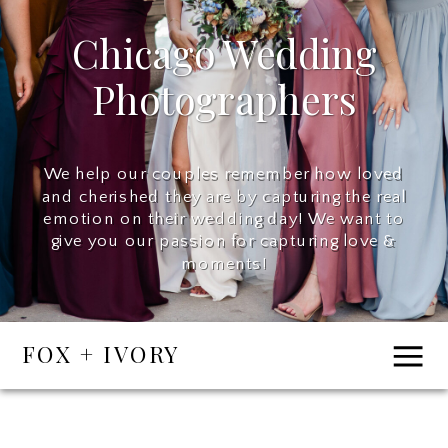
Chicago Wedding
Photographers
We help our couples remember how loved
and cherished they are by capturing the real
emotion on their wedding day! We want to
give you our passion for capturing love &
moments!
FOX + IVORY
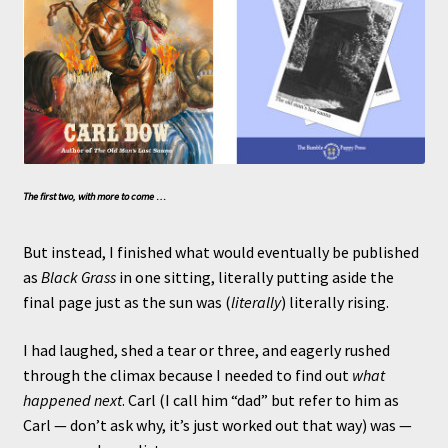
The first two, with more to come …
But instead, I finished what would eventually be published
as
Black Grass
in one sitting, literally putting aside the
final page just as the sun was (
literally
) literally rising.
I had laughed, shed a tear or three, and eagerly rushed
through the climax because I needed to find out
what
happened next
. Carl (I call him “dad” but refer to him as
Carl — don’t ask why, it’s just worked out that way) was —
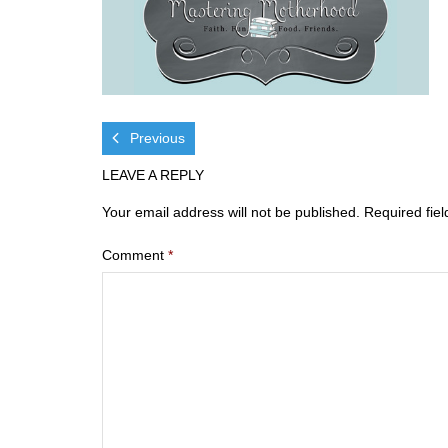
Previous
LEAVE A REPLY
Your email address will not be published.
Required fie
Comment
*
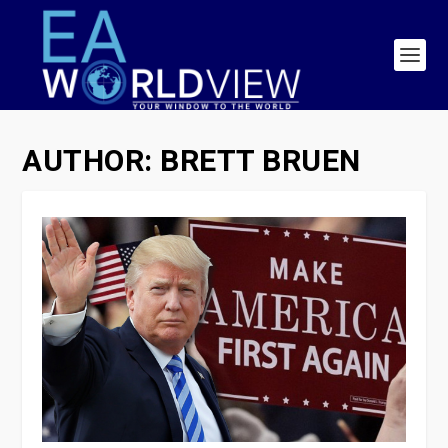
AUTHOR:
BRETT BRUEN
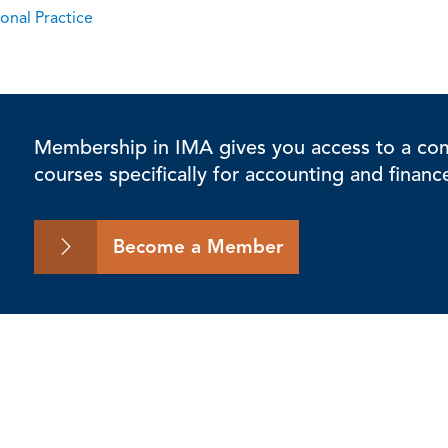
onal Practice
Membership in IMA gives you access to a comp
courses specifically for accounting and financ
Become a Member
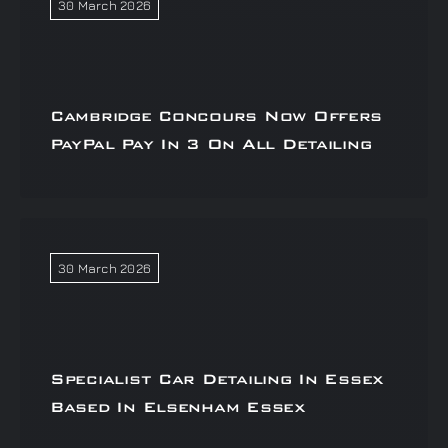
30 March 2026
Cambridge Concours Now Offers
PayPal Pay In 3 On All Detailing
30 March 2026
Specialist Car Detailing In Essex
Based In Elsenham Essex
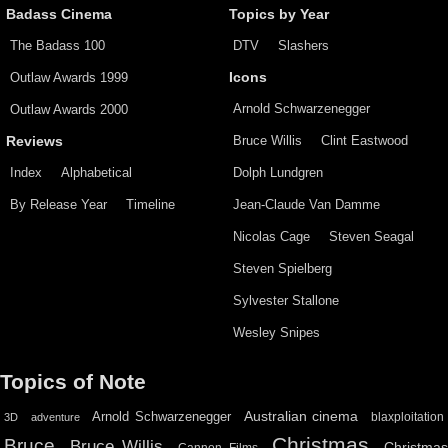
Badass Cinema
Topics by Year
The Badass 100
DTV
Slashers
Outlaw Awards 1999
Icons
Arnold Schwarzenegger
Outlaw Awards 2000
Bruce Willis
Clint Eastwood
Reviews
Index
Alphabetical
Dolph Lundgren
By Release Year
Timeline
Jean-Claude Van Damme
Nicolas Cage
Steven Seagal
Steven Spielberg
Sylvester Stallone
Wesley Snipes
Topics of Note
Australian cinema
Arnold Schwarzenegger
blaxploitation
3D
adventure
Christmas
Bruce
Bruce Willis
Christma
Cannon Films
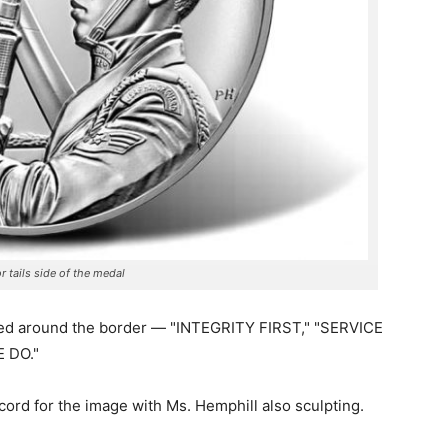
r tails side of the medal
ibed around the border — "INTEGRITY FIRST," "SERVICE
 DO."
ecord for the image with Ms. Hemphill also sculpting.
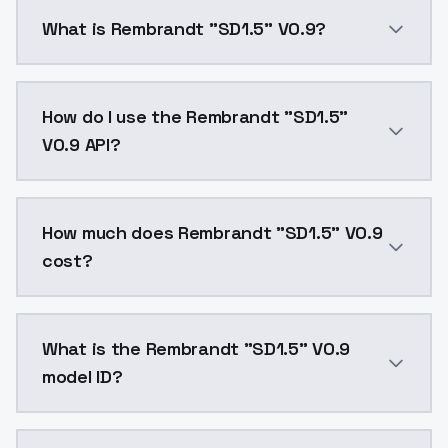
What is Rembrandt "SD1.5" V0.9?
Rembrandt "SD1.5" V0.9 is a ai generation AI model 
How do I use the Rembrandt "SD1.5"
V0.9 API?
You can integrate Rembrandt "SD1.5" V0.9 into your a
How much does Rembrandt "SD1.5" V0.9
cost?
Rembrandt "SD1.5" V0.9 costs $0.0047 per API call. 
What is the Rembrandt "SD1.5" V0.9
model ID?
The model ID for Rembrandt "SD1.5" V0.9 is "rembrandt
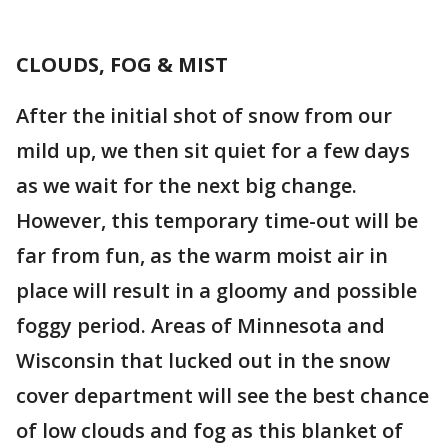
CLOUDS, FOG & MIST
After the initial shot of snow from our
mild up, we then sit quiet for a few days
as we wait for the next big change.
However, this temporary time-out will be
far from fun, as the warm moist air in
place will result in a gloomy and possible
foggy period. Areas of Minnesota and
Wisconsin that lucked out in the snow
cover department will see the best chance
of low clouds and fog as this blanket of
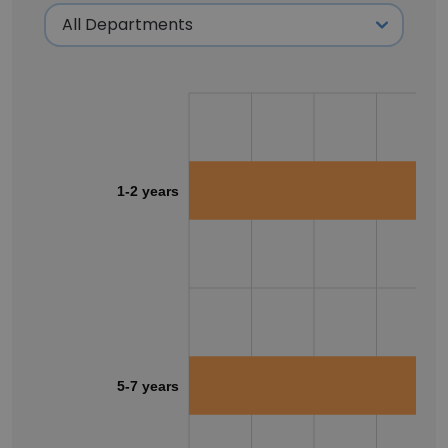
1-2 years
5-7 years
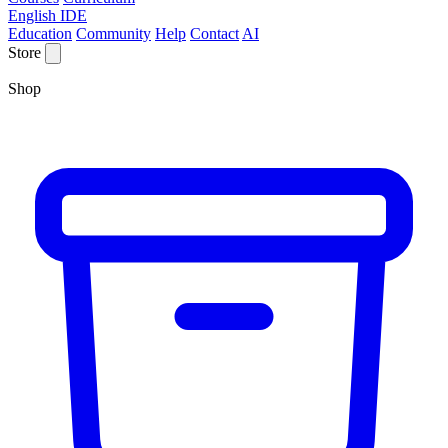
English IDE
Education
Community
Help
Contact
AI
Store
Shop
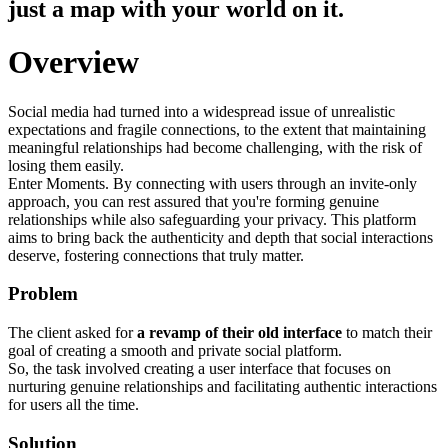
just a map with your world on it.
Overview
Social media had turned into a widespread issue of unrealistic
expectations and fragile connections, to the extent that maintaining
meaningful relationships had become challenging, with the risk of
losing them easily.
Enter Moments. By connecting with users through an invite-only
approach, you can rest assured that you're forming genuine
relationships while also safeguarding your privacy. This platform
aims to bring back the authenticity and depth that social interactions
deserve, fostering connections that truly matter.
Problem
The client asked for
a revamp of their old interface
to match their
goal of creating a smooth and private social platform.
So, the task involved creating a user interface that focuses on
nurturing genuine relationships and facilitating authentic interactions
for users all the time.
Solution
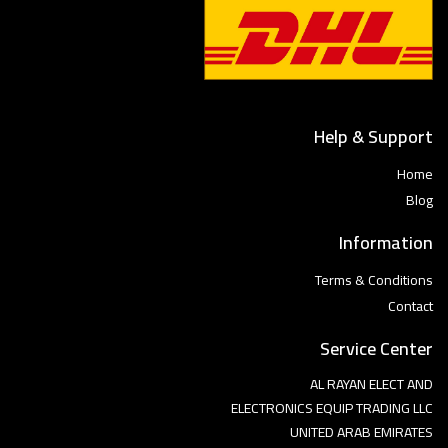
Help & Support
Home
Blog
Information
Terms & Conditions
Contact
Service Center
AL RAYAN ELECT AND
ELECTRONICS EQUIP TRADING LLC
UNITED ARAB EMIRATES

* * *

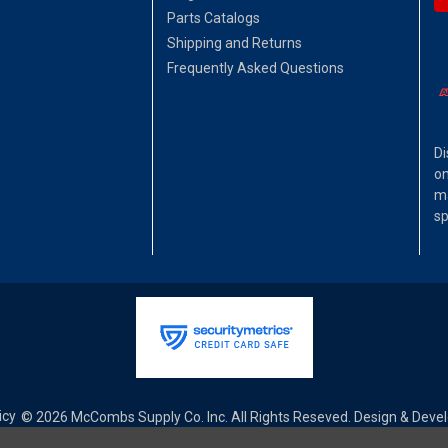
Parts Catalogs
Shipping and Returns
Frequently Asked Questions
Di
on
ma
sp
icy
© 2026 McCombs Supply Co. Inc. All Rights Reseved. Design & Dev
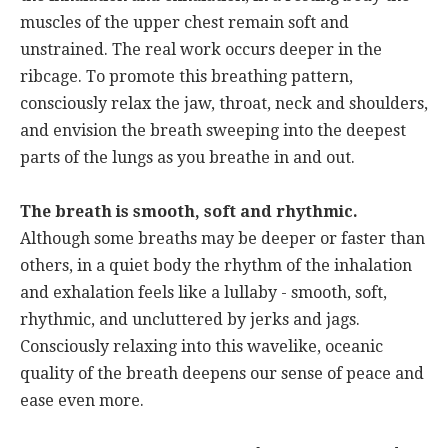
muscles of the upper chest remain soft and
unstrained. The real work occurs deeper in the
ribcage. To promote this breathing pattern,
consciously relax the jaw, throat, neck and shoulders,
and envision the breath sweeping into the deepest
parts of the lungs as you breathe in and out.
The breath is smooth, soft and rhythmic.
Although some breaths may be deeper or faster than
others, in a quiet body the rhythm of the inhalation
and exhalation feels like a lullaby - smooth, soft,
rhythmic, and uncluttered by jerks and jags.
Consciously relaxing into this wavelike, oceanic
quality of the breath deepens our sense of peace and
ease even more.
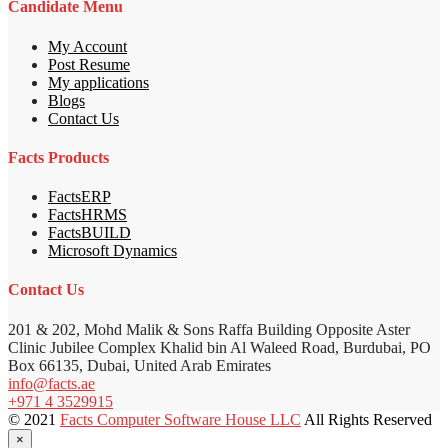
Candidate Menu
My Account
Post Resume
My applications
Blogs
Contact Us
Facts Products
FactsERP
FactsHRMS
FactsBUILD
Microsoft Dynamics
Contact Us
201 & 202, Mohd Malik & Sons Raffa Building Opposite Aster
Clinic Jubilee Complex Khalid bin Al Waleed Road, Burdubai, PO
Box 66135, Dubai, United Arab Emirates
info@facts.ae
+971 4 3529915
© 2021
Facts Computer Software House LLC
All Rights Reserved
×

---

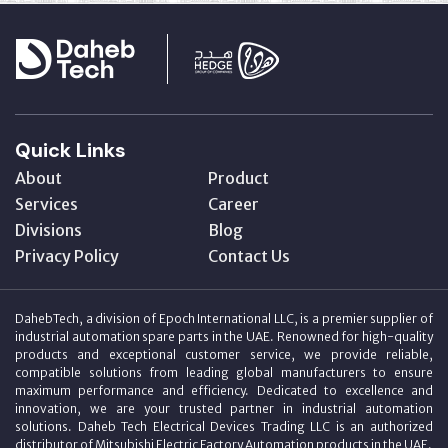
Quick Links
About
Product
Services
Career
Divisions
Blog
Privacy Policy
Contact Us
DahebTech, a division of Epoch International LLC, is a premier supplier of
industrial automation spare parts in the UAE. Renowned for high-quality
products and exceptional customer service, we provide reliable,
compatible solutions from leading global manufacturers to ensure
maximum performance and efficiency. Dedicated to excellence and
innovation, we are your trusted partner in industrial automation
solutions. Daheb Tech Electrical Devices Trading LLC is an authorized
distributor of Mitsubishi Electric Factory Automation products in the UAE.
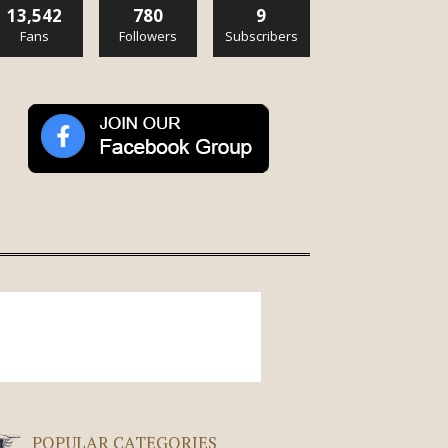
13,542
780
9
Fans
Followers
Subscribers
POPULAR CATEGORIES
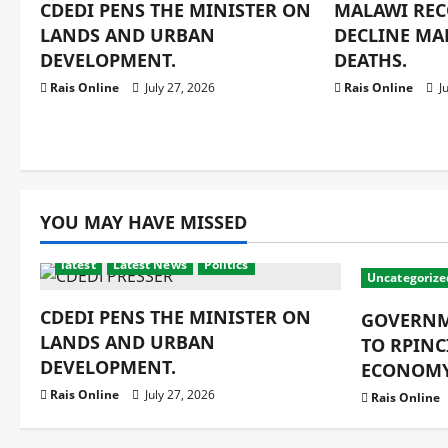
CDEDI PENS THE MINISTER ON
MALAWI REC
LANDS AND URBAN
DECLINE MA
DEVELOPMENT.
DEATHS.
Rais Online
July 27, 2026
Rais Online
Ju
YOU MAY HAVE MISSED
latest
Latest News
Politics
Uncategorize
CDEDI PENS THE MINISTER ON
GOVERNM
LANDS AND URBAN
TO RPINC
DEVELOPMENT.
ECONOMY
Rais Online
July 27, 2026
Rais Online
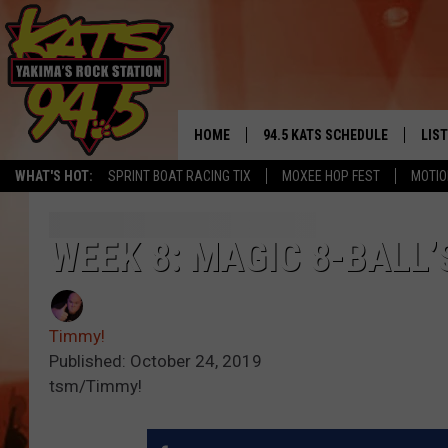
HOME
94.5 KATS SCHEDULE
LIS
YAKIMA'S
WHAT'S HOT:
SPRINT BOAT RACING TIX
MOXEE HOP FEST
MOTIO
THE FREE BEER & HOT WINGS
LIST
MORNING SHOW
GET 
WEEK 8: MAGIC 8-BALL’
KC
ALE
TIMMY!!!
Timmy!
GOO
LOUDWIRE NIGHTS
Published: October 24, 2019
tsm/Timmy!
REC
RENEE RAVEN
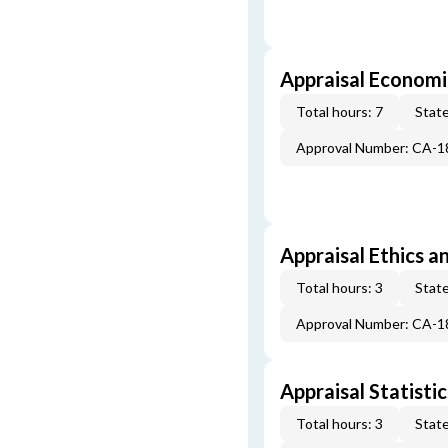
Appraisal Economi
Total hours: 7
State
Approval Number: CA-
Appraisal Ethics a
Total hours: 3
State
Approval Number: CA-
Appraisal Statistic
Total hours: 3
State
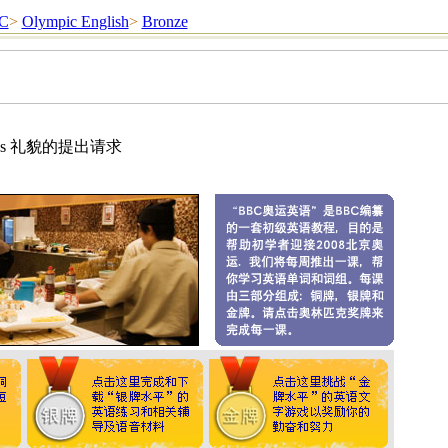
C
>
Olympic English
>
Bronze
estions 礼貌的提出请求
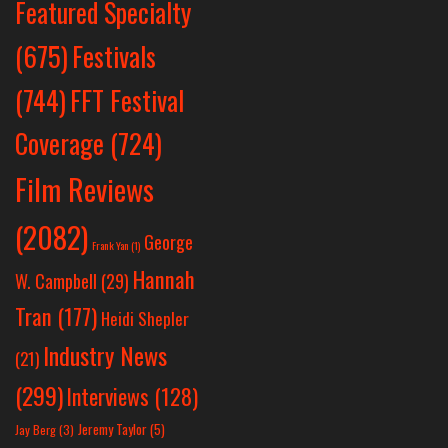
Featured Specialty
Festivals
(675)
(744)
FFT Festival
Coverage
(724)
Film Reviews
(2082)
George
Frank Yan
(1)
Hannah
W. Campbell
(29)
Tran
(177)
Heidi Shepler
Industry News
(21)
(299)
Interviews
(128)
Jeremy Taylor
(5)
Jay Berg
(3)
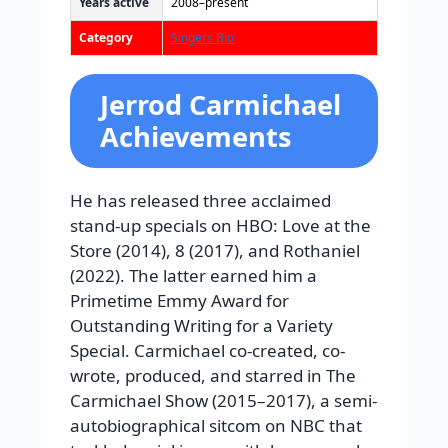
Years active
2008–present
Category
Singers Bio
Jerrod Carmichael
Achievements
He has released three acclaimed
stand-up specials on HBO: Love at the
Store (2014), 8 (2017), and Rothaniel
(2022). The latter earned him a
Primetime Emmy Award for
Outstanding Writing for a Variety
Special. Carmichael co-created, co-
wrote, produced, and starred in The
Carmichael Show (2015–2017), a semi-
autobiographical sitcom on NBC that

#### EXERCISE:
The required output is the stretch of entries above from the line containing "just a map with your world on it." through the line containing "approach, you can", reproduced exactly.

#### TASK ANSWER:
just a map with your world on it.
Overview
Social media had turned into a widespread issue of unrealistic
expectations and fragile connections, to the extent that maintaining
meaningful relationships had become challenging, with the risk of
losing them easily.
Enter Moments. By connecting with users through an invite-only
approach, you can rest assured that you're forming genuine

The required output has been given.